What you will do: Go over the listing below line by line, and return each one holding the string "sintomi".

━━━ Dataset records ━━━

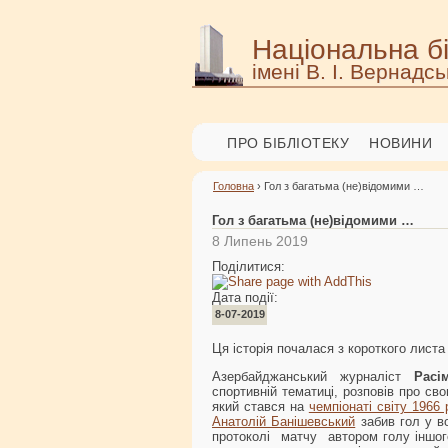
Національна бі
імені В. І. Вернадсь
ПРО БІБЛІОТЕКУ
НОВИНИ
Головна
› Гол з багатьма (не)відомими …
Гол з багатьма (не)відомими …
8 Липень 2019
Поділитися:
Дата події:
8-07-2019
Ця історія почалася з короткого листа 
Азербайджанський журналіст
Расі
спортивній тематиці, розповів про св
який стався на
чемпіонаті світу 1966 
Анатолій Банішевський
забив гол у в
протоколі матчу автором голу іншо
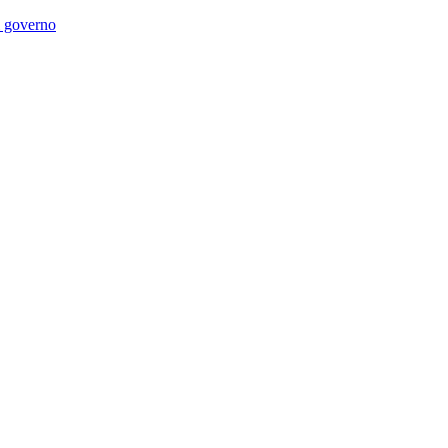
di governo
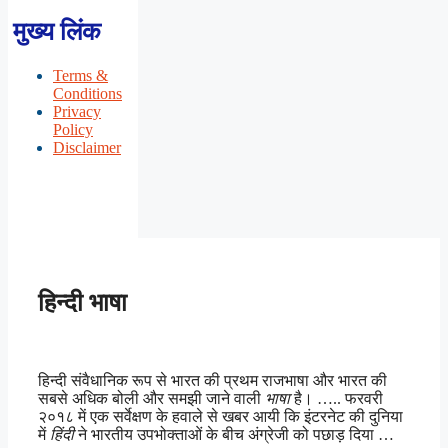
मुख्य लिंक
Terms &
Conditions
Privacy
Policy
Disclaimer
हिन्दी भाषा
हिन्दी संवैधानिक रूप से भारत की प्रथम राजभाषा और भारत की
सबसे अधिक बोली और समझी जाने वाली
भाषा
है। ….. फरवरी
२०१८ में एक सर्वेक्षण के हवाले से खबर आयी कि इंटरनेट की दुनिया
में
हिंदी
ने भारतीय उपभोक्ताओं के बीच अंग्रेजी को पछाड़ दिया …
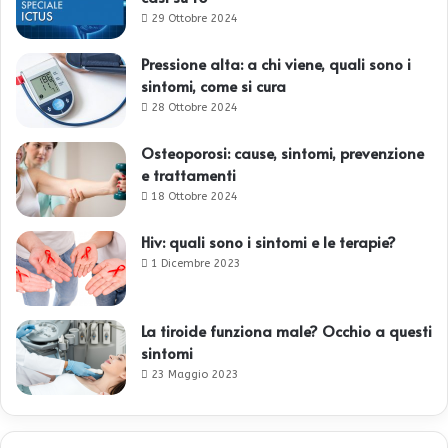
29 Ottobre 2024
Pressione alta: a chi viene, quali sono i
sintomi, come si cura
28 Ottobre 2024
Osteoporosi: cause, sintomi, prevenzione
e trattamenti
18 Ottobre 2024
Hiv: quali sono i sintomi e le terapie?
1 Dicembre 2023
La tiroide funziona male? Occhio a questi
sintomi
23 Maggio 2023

━━━

Result of this exercise:
sintomi, come si cura
Osteoporosi: cause, sintomi, prevenzione
Hiv: quali sono i sintomi e le terapie?
sintomi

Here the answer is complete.